IN KENNY MacAskill's constituency office the front page of a newspaper hangs on the wall.

"Mandela supports MacAskill decision" proclaims a headline that must have offered a good deal of comfort to the justice secretary amidst the opprobrium heaped on him after he released the man convicted of the Lockerbie bombing.

When Abdelbaset al Megrahi left Scotland around 18 months ago, never in his worst nightmares could Mr MacAskill have imagined that he would still be alive going into the 2011 election.

The survival of Megrahi so far beyond his three-month life expectancy has provided plenty of ammunition for those who opposed Mr MacAskill's decision to release the UK's worst mass murderer.

But, according to Mr MacAskill himself, Lockerbie is not proving to be a big issue on the doorsteps as he defends his Edinburgh East seat, a marginal constituency balanced on a knife-edge.

Out canvassing, Mr MacAskill has come across the "odd individual" who opposed his decision. "Equally," Mr MacAskill said, "there is a great deal of support for me as an individual and a recognition that I had to make the decision."

Mr MacAskill argues that he came out of the decision with his "hands clean", unlike "charlatan and shameful" Labour who criticised the decision at Holyrood while at Westminster, government ministers were plotting for Megrahi's release.

"Is it an election issue?" Mr MacAskill asks. "Not that we've picked up," he adds, answering his own question.

In any case, Mr MacAskill's only serious rival for the seat is reluctant to make Lockerbie a defining election issue. For the Labour candidate Ewan Aitken, his reasons for playing down the Lockerbie controversy probably has more to do with his own beliefs than any embarrassment over his party's behaviour on the issue.

As a Church of Scotland minister, the Labour councillor is a strong proponent of "compassionate release", although he does have some reservations about how the decision to release Megrahi was arrived at.

Mr Aitken said: "Compassion is an all or nothing thing.

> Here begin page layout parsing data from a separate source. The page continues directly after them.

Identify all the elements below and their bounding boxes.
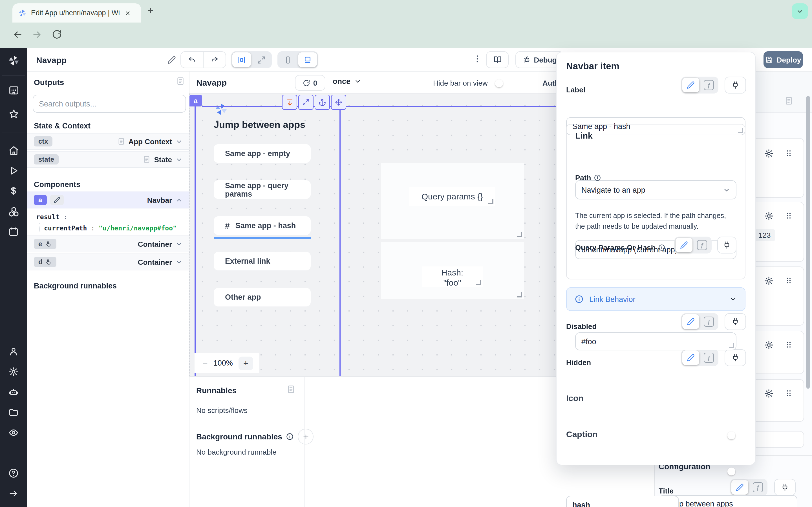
textarea-resize-handle[interactable]	[729, 343, 734, 348]
more-options-kebab-icon[interactable]	[472, 54, 482, 64]
rail-folders-icon[interactable]	[0, 402, 27, 422]
connect-plug-icon[interactable]	[717, 237, 737, 253]
nav-item-external-link[interactable]: External link	[214, 252, 311, 270]
desktop-preview-button[interactable]	[298, 52, 317, 67]
docs-book-button[interactable]	[486, 51, 509, 68]
nav-item-query-params[interactable]: Same app - query params	[214, 180, 311, 199]
resize-handle[interactable]	[488, 199, 493, 204]
function-icon[interactable]: ƒ	[749, 480, 766, 495]
hash-text[interactable]: Hash: "foo"	[422, 267, 483, 287]
rail-collapse-arrow-icon[interactable]	[0, 483, 27, 504]
selected-component-tag[interactable]: a	[190, 95, 202, 107]
rail-resources-cubes-icon[interactable]	[0, 201, 27, 221]
doc-icon[interactable]	[117, 137, 125, 145]
mobile-preview-button[interactable]	[278, 52, 297, 67]
new-tab-button[interactable]: +	[148, 5, 153, 16]
window-chevron-button[interactable]	[792, 3, 808, 19]
refresh-count-button[interactable]: 0	[295, 75, 325, 91]
card-gear-icon[interactable]	[764, 149, 774, 158]
rail-users-person-icon[interactable]	[0, 341, 27, 362]
edit-pencil-icon[interactable]	[50, 195, 63, 205]
runnables-doc-icon[interactable]	[287, 385, 296, 394]
card-gear-icon[interactable]	[764, 389, 774, 398]
connect-plug-icon[interactable]	[725, 313, 746, 330]
nav-item-same-app-empty[interactable]: Same app - empty	[214, 144, 311, 163]
component-row-container-d[interactable]: d Container	[27, 253, 190, 270]
query-params-text[interactable]: Query params {}	[409, 187, 495, 206]
redo-button[interactable]	[204, 51, 225, 68]
rail-schedules-calendar-icon[interactable]	[0, 221, 27, 242]
chevron-down-icon[interactable]	[175, 138, 183, 145]
query-params-container[interactable]: Query params {}	[381, 163, 524, 239]
rail-home-icon[interactable]	[0, 140, 27, 161]
card-gear-icon[interactable]	[764, 276, 774, 286]
card-gear-icon[interactable]	[764, 211, 774, 221]
rail-settings-gear-icon[interactable]	[0, 362, 27, 382]
card-grip-icon[interactable]	[784, 389, 794, 398]
card-grip-icon[interactable]	[784, 149, 794, 158]
component-row-container-e[interactable]: e Container	[27, 235, 190, 252]
sidebar-scrollbar[interactable]	[806, 96, 810, 389]
zoom-out-button[interactable]: −	[202, 358, 208, 368]
sidebar-doc-icon[interactable]	[784, 96, 794, 105]
icon-value-input[interactable]: hash	[566, 496, 679, 507]
rail-runs-play-icon[interactable]	[0, 161, 27, 181]
centered-layout-button[interactable]	[232, 52, 251, 67]
search-outputs-input[interactable]: Search outputs...	[33, 95, 186, 113]
link-behavior-collapsible[interactable]: Link Behavior	[566, 287, 746, 311]
outputs-doc-icon[interactable]	[176, 76, 185, 86]
card-grip-icon[interactable]	[784, 340, 794, 349]
tab-close-icon[interactable]	[124, 10, 131, 16]
card-grip-icon[interactable]	[784, 276, 794, 285]
add-background-runnable-button[interactable]	[298, 429, 314, 445]
resize-handle[interactable]	[517, 232, 522, 237]
connect-plug-icon[interactable]	[725, 76, 746, 94]
forward-icon[interactable]	[32, 29, 42, 40]
rail-audit-eye-icon[interactable]	[0, 422, 27, 443]
card-gear-icon[interactable]	[764, 340, 774, 350]
connect-plug-icon[interactable]	[725, 349, 746, 366]
zoom-in-button[interactable]: +	[239, 356, 253, 370]
hash-container[interactable]: Hash: "foo"	[381, 242, 524, 299]
function-icon[interactable]: ƒ	[700, 78, 717, 93]
resize-handle[interactable]	[517, 292, 522, 297]
nav-item-same-app-hash[interactable]: #Same app - hash	[214, 216, 311, 235]
static-pencil-icon[interactable]	[682, 314, 699, 329]
back-icon[interactable]	[12, 29, 23, 40]
fullscreen-layout-button[interactable]	[252, 52, 271, 67]
static-pencil-icon[interactable]	[675, 238, 693, 252]
query-hash-input[interactable]: #foo	[575, 332, 737, 350]
info-icon[interactable]	[286, 433, 294, 441]
browser-tab[interactable]: Edit App u/henri/navapp | Win	[12, 3, 141, 22]
output-row-ctx[interactable]: ctx App Context	[27, 133, 190, 150]
move-icon[interactable]	[331, 95, 346, 110]
link-type-select[interactable]: Navigate to an app	[575, 180, 737, 200]
card-grip-icon[interactable]	[784, 211, 794, 220]
chevron-down-icon[interactable]	[175, 258, 183, 266]
undo-button[interactable]	[181, 51, 204, 68]
chevron-up-icon[interactable]	[175, 196, 183, 204]
function-icon[interactable]: ƒ	[700, 350, 717, 365]
function-icon[interactable]: ƒ	[694, 238, 711, 252]
chevron-down-icon[interactable]	[175, 240, 183, 247]
rail-apps-icon[interactable]	[0, 80, 27, 100]
insert-below-icon[interactable]	[282, 95, 297, 110]
static-pencil-icon[interactable]	[731, 480, 748, 495]
output-row-state[interactable]: state State	[27, 151, 190, 168]
deploy-button[interactable]: Deploy	[763, 51, 803, 68]
anchor-icon[interactable]	[315, 95, 330, 110]
rail-workers-robot-icon[interactable]	[0, 382, 27, 402]
static-pencil-icon[interactable]	[682, 350, 699, 365]
function-icon[interactable]: ƒ	[700, 314, 717, 329]
rail-variables-dollar-icon[interactable]: $	[0, 181, 27, 201]
component-row-navbar[interactable]: a Navbar	[27, 191, 190, 209]
static-pencil-icon[interactable]	[682, 78, 699, 93]
connect-plug-icon[interactable]	[774, 479, 796, 496]
doc-icon[interactable]	[143, 156, 151, 163]
resize-handle[interactable]	[476, 280, 481, 285]
reload-icon[interactable]	[52, 29, 62, 40]
chevron-down-icon[interactable]	[175, 156, 183, 163]
rail-favorites-star-icon[interactable]	[0, 104, 27, 124]
frequency-select[interactable]: once	[333, 77, 361, 86]
title-value-input[interactable]: Jump between apps	[659, 495, 797, 507]
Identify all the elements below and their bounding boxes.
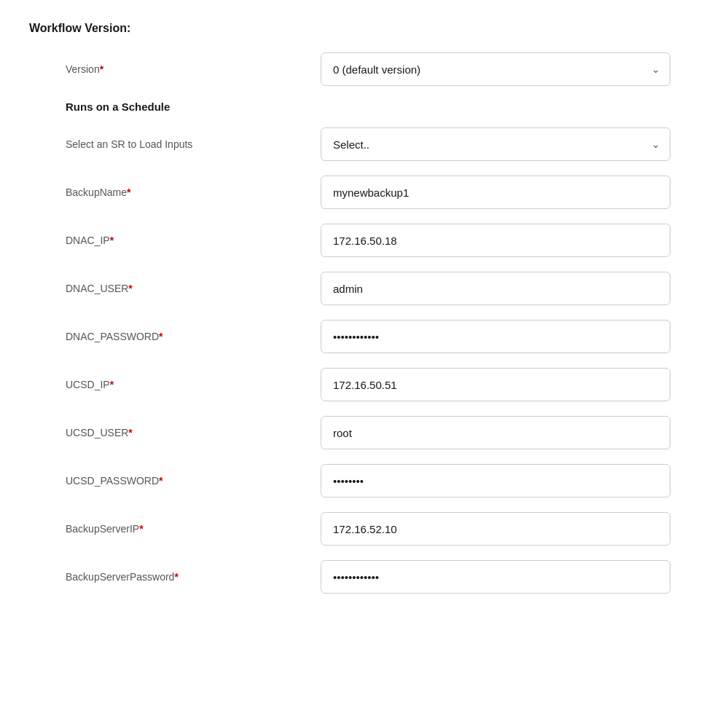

There are clearly questions to be asked about the process in this case, but the principle of releasing somebody - no matter how heinous the crime - on compassion is one that I support. But I do ask questions about what happened in this case." He added: "This election here isn't about the life and death of an individual in Libya, it is about jobs."

His mantra that this contest will be all about the economy was shared by Mr MacAskill, who suggested that the need for jobs was resonating more among the voters than the SNP's independence message.

"Folk are voting on the economy and the SNP's handling of it," Mr MacAskill said. "It is the economy… but tied into the conversation are powers (for the parliament]. But, at the end of the day, what concerns people are jobs, staying in them, getting their kids into them or the consequences of loss of jobs on services."

Pushing independence into the background is a tactic that appears to be working with sections of the electorate - those who remain Unionists, but think that the SNP has more to offer than Labour.

This apparent paradox was summed up by Margaret Paterson, retired clerkess, who happened to pass by Mr MacAskill's office opposite Jock's Lodge in Edinburgh.

"I think Alex Salmond does a good job, so I think I will vote SNP," she said.

But despite warming to Mr Salmond, she added that she "definitely does not" want independence.

"The world is in a bad enough state without us being separated from England," Ms Paterson remarked.

As far as Mr Aitken can make out, it is a race that is too close to call: "We are not behind, but we are not ahead. It is very tight."